Мама хотела иметь девочку, и заранее заготовила платьица, ленточки и косынки. Маечки с бретельками и трусики с кружевами. Рождение дочери казалось всем ее родственникам настолько очевидным, что незатейливые эти наряды явились в доме вместе с ее приданным. Кто-то другой непременно поддался бы на агитацию, только не папа. Он настойчиво и нетерпеливо ожидал сына, с таким непоколебимым упорством, как будто сам заплатил за него господу Богу приличную сумму. А на сдачу успешно запасал все новые гири, гантели, шведские стенки и маты. Весь этот реквизит злорадно дожидался моего выхода, сваленный кучами по обе стороны детского манежа, где я пока безмятежно резвился, как существо среднего рода, не обнаруживая признаков пола, и куда предприимчивый папа ухитрялся подбрасывать все более и более тяжелые игрушки.

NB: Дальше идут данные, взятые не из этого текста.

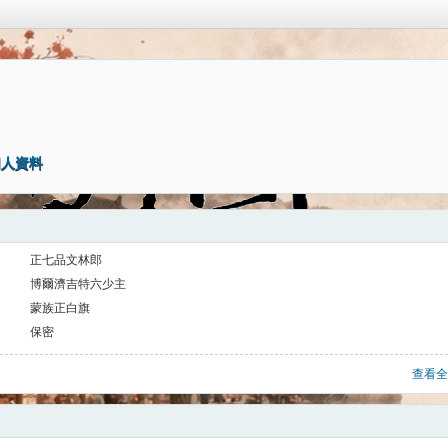
個人資料
正七品文林郎
博爾濟吉特六少主
蒙族正白旗
保密
查看全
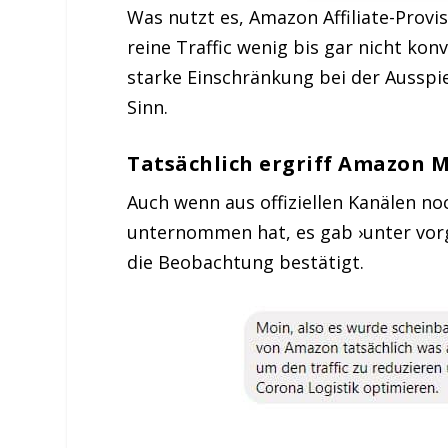
Was nutzt es, Amazon Affiliate-Provi
reine Traffic wenig bis gar nicht ko
starke Einschränkung bei der Ausspi
Sinn.
Tatsächlich ergriff Amazon
Auch wenn aus offiziellen Kanälen n
unternommen hat, es gab ›unter vorg
die Beobachtung bestätigt.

Мама, в отсутствии папы предавалась сладким мечтам: наряжала меня в зеленый сарафан и повязывала на челке роскошный серебряный бант. Я в довершении долго крутился перед зеркалом, красил губы и пудрил нос. Папа врывался в комнату с ревом, и все наряды, разорванные в клочья, летели на пол, а в руках моих возникали коричневый револьвер и малиновая сабля. Но, следом, входила любовь, и вновь я, уже в сарафане с бантом, скачу на папиной сабле, целясь кому-то в лоб из коричневого револьвера. И имя мне выбрали компромиссное – то ли женское, то ли мужское. Вот тогда у меня было свое место в жизни – стул с горшком, посреди комнаты. Но и в те времена я никак не умел попасть в срок. Либо усаживался раньше, либо уже слишком поздно.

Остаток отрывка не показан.